However, the true price of developing new models of Deepseek is still unknown, because a number cited in a single study may not grasp the full picture of its cost. . I didn't believe it was $ 6 million, but even $ 60 million, it was a game change. This will put pressure on the profits of companies that focus on AI consumers.
Immediately after DeepSeeK revealed details about their latest model, Ghodsi of Datababks said that the customer began to ask if they could use it or not as well as the basic techniques of Deepseek to cut costs at the cost at the cost at the cost at the cost. their organizations. He added that an approach used by Deepseek engineers, called distillation, is related to the use of outputs from a large language model to train another, relatively cheap model. And simple.
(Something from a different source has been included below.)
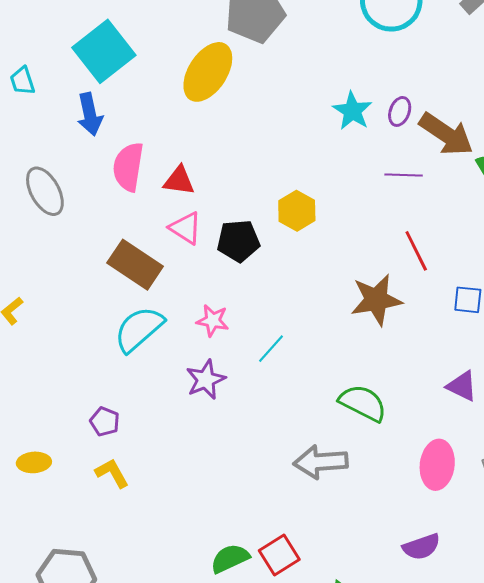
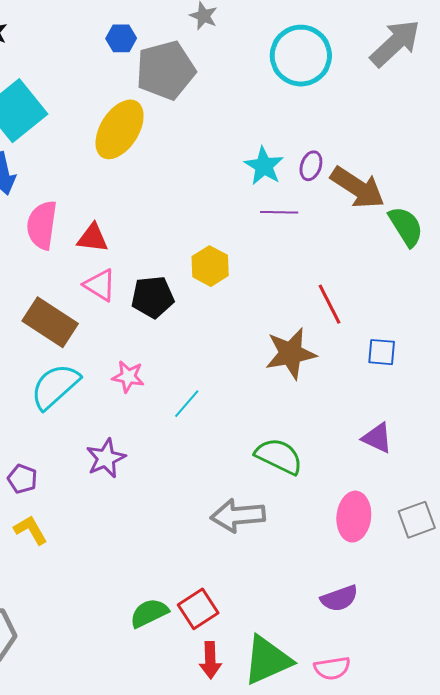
purple line: (404, 175) -> (279, 212), moved
purple star: (206, 380) -> (106, 458), moved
Padval said that the existence of models like DeepSek will eventually benefit companies seeking less to spend for anyone, but he said that many companies can book a reservation on the medium model. Quoc for sensitive tasks. So far, at least one company stands out, confused, publicly announced It is using Deepseek's R1 model, but it says it is being organized completely independent of China.
Amjad Massad, CEO of Replit, a startup that provides AI encryption tools, telling Wired that he thinks that the latest Deepseek's models are impressive. Although he still found Anthropic's SonNet model better in many computer technical tasks, he discovered that R1 was especially good at turning text commands into code that could be executed on the computer. Calculate. We are exploring by using it especially for the agent's reasoning, he added.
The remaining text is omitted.